ANDY: That's a great question. I talked about this already, but the wiffle ball golf. We spent hours doing this as kids. Before I started caddying, my summer was just, I would just ride my bike to the golf course and be there all day long. More recently, I think I play a lot of business golf, and I play a lot of golf for my job. And I think people don't realize I replaced my hobby with my profession.
MASON: Right.
ANDY: Last summer, I went up, and there's a course near me called the Meadow Club. And I know a lot of people over there that work and belong there, but it was a Monday, and I said to my wife, "I really need to just go play golf." And I went up on this beautiful Monday afternoon, the club was closed, and I was like the only one out there.

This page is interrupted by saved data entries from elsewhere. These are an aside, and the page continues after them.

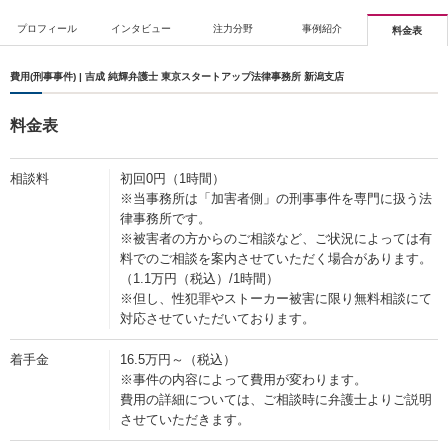
プロフィール
インタビュー
注力分野
事例紹介
料金表
費用(刑事事件) | 吉成 純輝弁護士 東京スタートアップ法律事務所 新潟支店
料金表
相談料
初回0円（1時間）
※当事務所は「加害者側」の刑事事件を専門に扱う法
律事務所です。
※被害者の方からのご相談など、ご状況によっては有
料でのご相談を案内させていただく場合があります。
（1.1万円（税込）/1時間）
※但し、性犯罪やストーカー被害に限り無料相談にて
対応させていただいております。
着手金
16.5万円～（税込）
※事件の内容によって費用が変わります。
費用の詳細については、ご相談時に弁護士よりご説明
させていただきます。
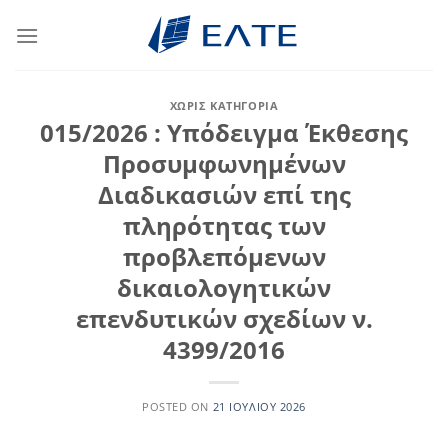
Μετάβαση
στο
περιεχόμενο
ΧΩΡΊΣ ΚΑΤΗΓΟΡΊΑ
015/2026 : Υπόδειγμα Έκθεσης
Προσυμφωνημένων
Διαδικασιών επί της
πληρότητας των
προβλεπόμενων
δικαιολογητικών
επενδυτικών σχεδίων ν.
4399/2016
POSTED ON
21 ΙΟΥΛΊΟΥ 2026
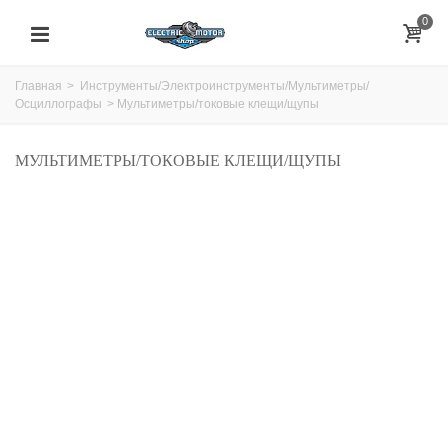
0
Главная
>
Инструменты/Электроинструменты/Мультиметры/
Осциллографы
>
Мультиметры/токовые клещи/щупы
МУЛЬТИМЕТРЫ/ТОКОВЫЕ КЛЕЩИ/ЩУПЫ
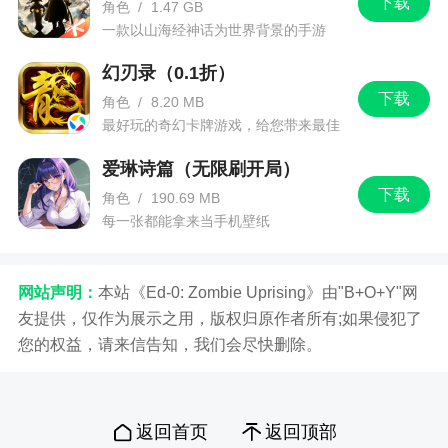
下载
质以及全年无休的情况下，花了很长时间才定下来
角色
/
1.47 GB
一款以山海经神话为世界背景的手游
目前这一套相对完整的体系。
幻刃录（0.1折）
问：怪不得感觉画面有点丑。
下载
角色
/
8.20 MB
答：？？？？？
最好玩的奇幻卡牌游戏，给您带来最佳
的游戏体验！
问：感觉大家都很拼命，你一定对团队很满意
爱琳诗篇（无限刷开局）
吧！
下载
角色
/
190.69 MB
答：其实我最满意的是大家都能接受环保。
每一张都能拿来当手机壁纸
问：哇，很少看到像你们这样正能量的团队
了，那么在环保这块儿，你们有什么经验可以分享
网站声明：
本站《Ed-0: Zombie Uprising》由"B+O+Y"网
一下吗？
友提供，仅作为展示之用，版权归原作者所有;如果侵犯了
您的权益，请来信告知，我们会尽快删除。
答：没什么经验不经验的，从小事做起，比如
上完厕所不允许超过两节纸，夏天不开空调啥的。
绝不是因为穷哈。
返回首页
返回顶部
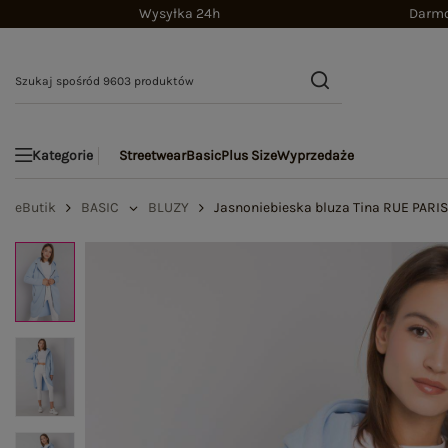
Wysyłka 24h
Darmo
Streetwear
Basic
Plus Size
Wyprzedaże
Kategorie
eButik
BASIC
BLUZY
Jasnoniebieska bluza Tina RUE PARIS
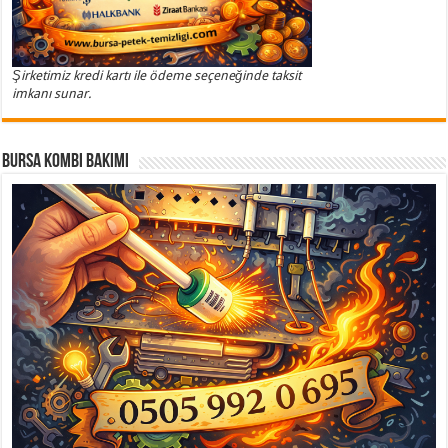
Şirketimiz kredi kartı ile ödeme seçeneğinde taksit
imkanı sunar.
Bursa Kombi Bakımı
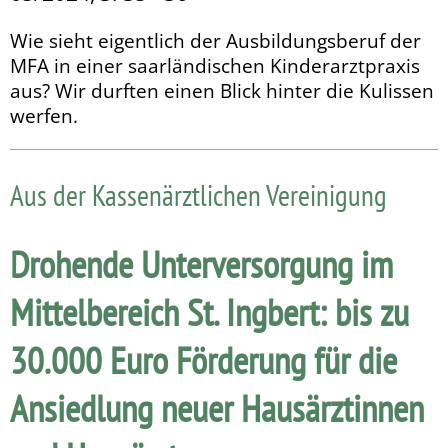
Wie sieht eigentlich der Ausbildungsberuf der
MFA in einer saarländischen Kinderarztpraxis
aus? Wir durften einen Blick hinter die Kulissen
werfen.
Aus der Kassenärztlichen Vereinigung
Drohende Unterversorgung im
Mittelbereich St. Ingbert: bis zu
30.000 Euro Förderung für die
Ansiedlung neuer Hausärztinnen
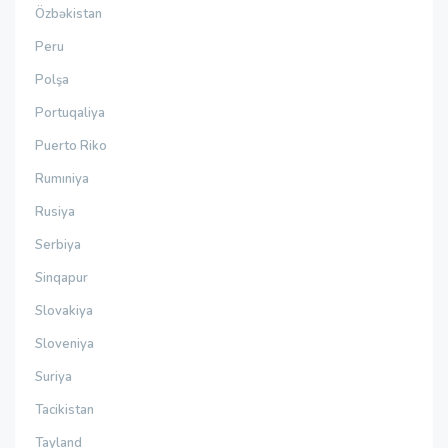
Özbəkistan
Peru
Polşa
Portuqaliya
Puerto Riko
Rumıniya
Rusiya
Serbiya
Sinqapur
Slovakiya
Sloveniya
Suriya
Tacikistan
Tayland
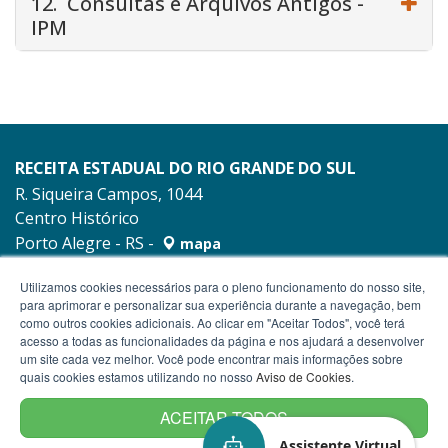
12. Consultas e Arquivos Antigos -
IPM
RECEITA ESTADUAL DO RIO GRANDE DO SUL
R. Siqueira Campos, 1044
Centro Histórico
Porto Alegre - RS -
mapa
90010-001
Utilizamos cookies necessários para o pleno funcionamento do nosso site,
para aprimorar e personalizar sua experiência durante a navegação, bem
como outros cookies adicionais. Ao clicar em "Aceitar Todos", você terá
acesso a todas as funcionalidades da página e nos ajudará a desenvolver
um site cada vez melhor. Você pode encontrar mais informações sobre
quais cookies estamos utilizando no nosso
Aviso de Cookies
.
ACEITAR TODOS
Assistente Virtual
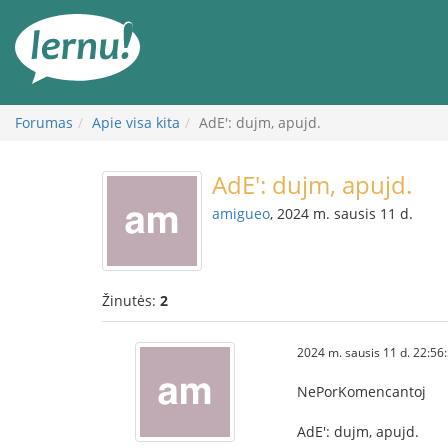
Į
turinį
Forumas
Apie visa kita
AdE': dujm, apujd.
AdE': dujm, apujd.
amigueo
, 2024 m. sausis 11 d.
Žinutės:
2
2024 m. sausis 11 d. 22:56
NePorKomencantoj
AdE': dujm, apujd.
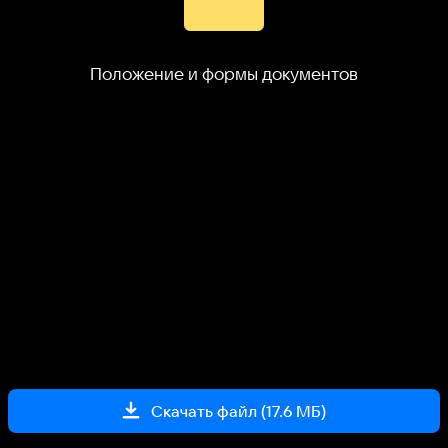
Положение и формы документов
Скачать файл (
17.6 МБ
)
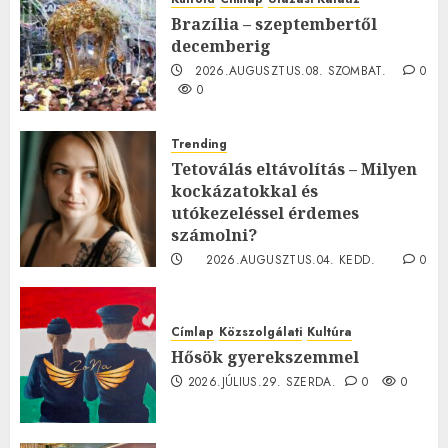
Brazília – szeptembertől
decemberig
2026.AUGUSZTUS.08. SZOMBAT.
0
0
Trending
Tetoválás eltávolítás – Milyen
kockázatokkal és
utókezeléssel érdemes
számolni?
2026.AUGUSZTUS.04. KEDD.
0
0
Címlap
Közszolgálati
Kultúra
Hősök gyerekszemmel
2026.JÚLIUS.29. SZERDA.
0
0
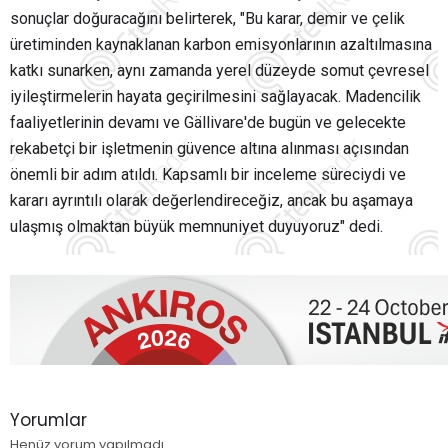
sonuçlar doğuracağını belirterek, "Bu karar, demir ve çelik
üretiminden kaynaklanan karbon emisyonlarının azaltılmasına
katkı sunarken, aynı zamanda yerel düzeyde somut çevresel
iyileştirmelerin hayata geçirilmesini sağlayacak. Madencilik
faaliyetlerinin devamı ve Gällivare'de bugün ve gelecekte
rekabetçi bir işletmenin güvence altına alınması açısından
önemli bir adım atıldı. Kapsamlı bir inceleme süreciydi ve
kararı ayrıntılı olarak değerlendireceğiz, ancak bu aşamaya
ulaşmış olmaktan büyük memnuniyet duyuyoruz" dedi.
Yorumlar
Henüz yorum yapılmadı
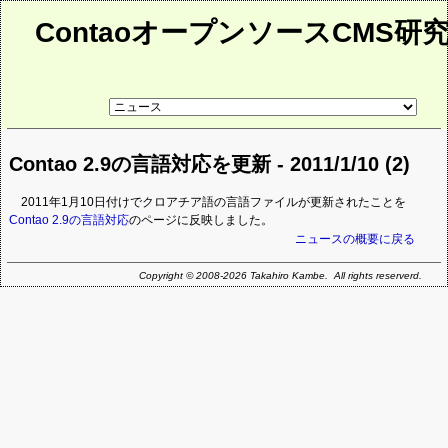
ContaoオープンソースCMS研
リ
ン
ク
先
Contao 2.9の言語対応を更新 - 2011/1/10 (2)
ペ
ー
ジ
2011年1月10日付けでクロアチア語の言語ファイルが更新されたことを
Contao 2.9の言語対応
のページに反映しました。
ニュースの概要に戻る
Copyright © 2008-2026 Takahiro Kambe. All rights reserverd.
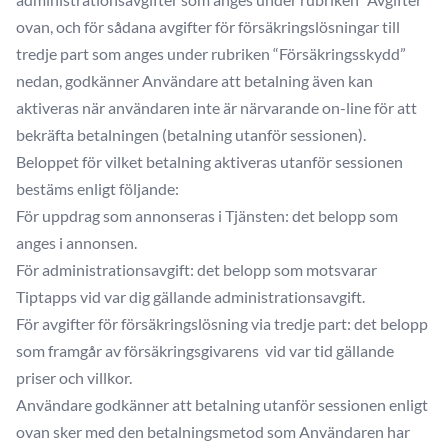
ovan, och för sådana avgifter för försäkringslösningar till
tredje part som anges under rubriken “Försäkringsskydd”
nedan, godkänner Användare att betalning även kan
aktiveras när användaren inte är närvarande on-line för att
bekräfta betalningen (betalning utanför sessionen).
Beloppet för vilket betalning aktiveras utanför sessionen
bestäms enligt följande:
För uppdrag som annonseras i Tjänsten: det belopp som
anges i annonsen.
För administrationsavgift: det belopp som motsvarar
Tiptapps vid var dig gällande administrationsavgift.
För avgifter för försäkringslösning via tredje part: det belopp
som framgår av försäkringsgivarens vid var tid gällande
priser och villkor.
Användare godkänner att betalning utanför sessionen enligt
ovan sker med den betalningsmetod som Användaren har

And I played in two and a half hours. And it was just this beautiful night. There was like this misty nature in the air, and the sun was going down. It's up in the mountains. And like the idea of walking in nature, being just alone with your thoughts. And it's I played for score. I don't really play for score very much anymore. But I really like I was out there grinding myself.
MASON: By yourself. Yeah.
ANDY: Yeah, and I was just like, I played great, and I had this great afternoon. One of the things I love about that place, my cell phone doesn't work there. It like just doesn't work. I don't get service. So it's nobody could get a hold of me. I was up there for two and a half hours, and I played all 18 holes by myself, walking in this beautiful place on this beautiful night. And like it was just me against the golf course. And I think that's one of the things that I've grown to appreciate is just the nature of golf and how it prepares you for other difficult things that you encounter in life.
Years ago, I qualified for a U.S. Mid Am, and the year before I had made a mess the last couple holes, like everybody, I choked and missed. I was qualifying in Indianapolis. I lived in Chicago at the time, and I had this just three-hour drive where I was just like …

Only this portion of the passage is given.